Abstract
An 81-year-old Japanese woman was diagnosed with Bence Jones protein κ-type multiple myeloma with acute kidney injury and severe anemia, complicated by congestive heart failure with triple vessel coronary artery disease. Her serum κ-free light-chain (FLC) level was 49,400 mg/L and κ/λ ratio was extremely high at 2373. Her kidney function deteriorated rapidly and required hemodialysis before initiating chemotherapy. A combination therapy of daratumumab (16 mg/kg), lenalidomide, and dexamethasone was initiated as a first-line treatment; the infusion rate of daratumumab was adjusted to reduce the heart load. The level of κ-FLC was rapidly reduced by 75% in only one week and by 99% after three weeks. Furthermore, she was dialysis-independent after the fourth dose of daratumumab. We report the first case of untreated patient with myeloma who had been successfully treated with daratumumab, lenalidomide, and dexamethasone therapy even in dialysis requiring state. Daratumumab may benefit patients with acute kidney injury caused by multiple myeloma, owing to the immediate need of FLC level reduction. Daratumumab and lenalidomide combination therapy could be a valuable treatment option for patients requiring dialysis when bortezomib may be hesitate to use due to severe heart disease.

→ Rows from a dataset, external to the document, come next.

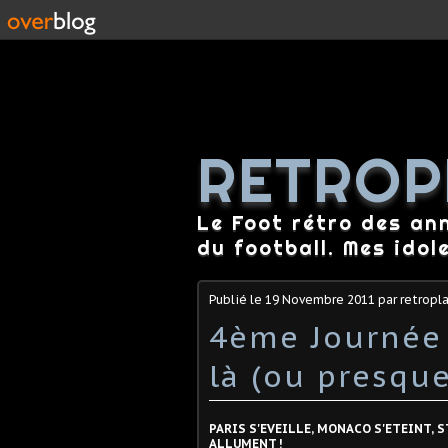
RETROP
Le Foot rétro des an
du football. Mes idol
Publié le
19 Novembre 2011
par retropl
4ème Journée 
là (ou presque
PARIS S'EVEILLE, MONACO S'ETEINT, 
ALLUMENT !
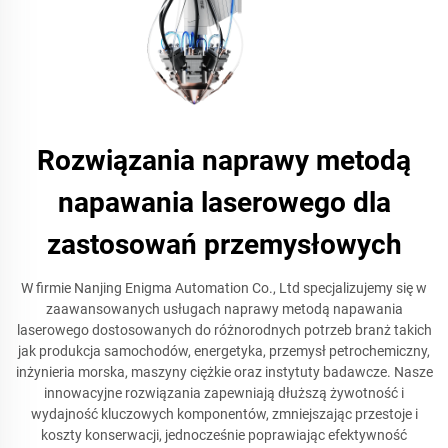
Rozwiązania naprawy metodą
napawania laserowego dla
zastosowań przemysłowych
W firmie Nanjing Enigma Automation Co., Ltd specjalizujemy się w
zaawansowanych usługach naprawy metodą napawania
laserowego dostosowanych do różnorodnych potrzeb branż takich
jak produkcja samochodów, energetyka, przemysł petrochemiczny,
inżynieria morska, maszyny ciężkie oraz instytuty badawcze. Nasze
innowacyjne rozwiązania zapewniają dłuższą żywotność i
wydajność kluczowych komponentów, zmniejszając przestoje i
koszty konserwacji, jednocześnie poprawiając efektywność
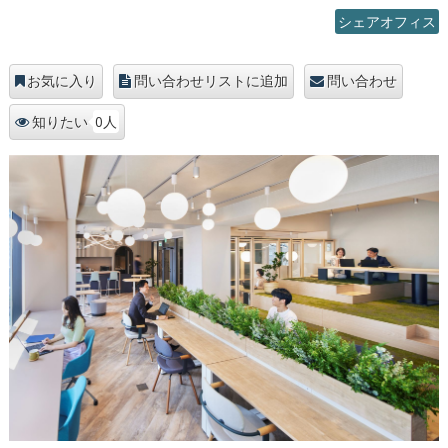
シェアオフィス
お気に入り
問い合わせリストに追加
問い合わせ
0人
知りたい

Keywords: Multiple myeloma, Dialysis, Daratumumab, Lenalidomide, Acute kidney injury
Introduction
Renal impairment (RI) is a common complication of multiple myeloma (MM), diagnosed in 15–40% of patients; patients diagnosed with severe RI who require dialysis represent up to 10% of this population [1, 2]. The prognosis of patients on dialysis is poor, but can be improved in those who become dialysis-independent after successful treatment [3].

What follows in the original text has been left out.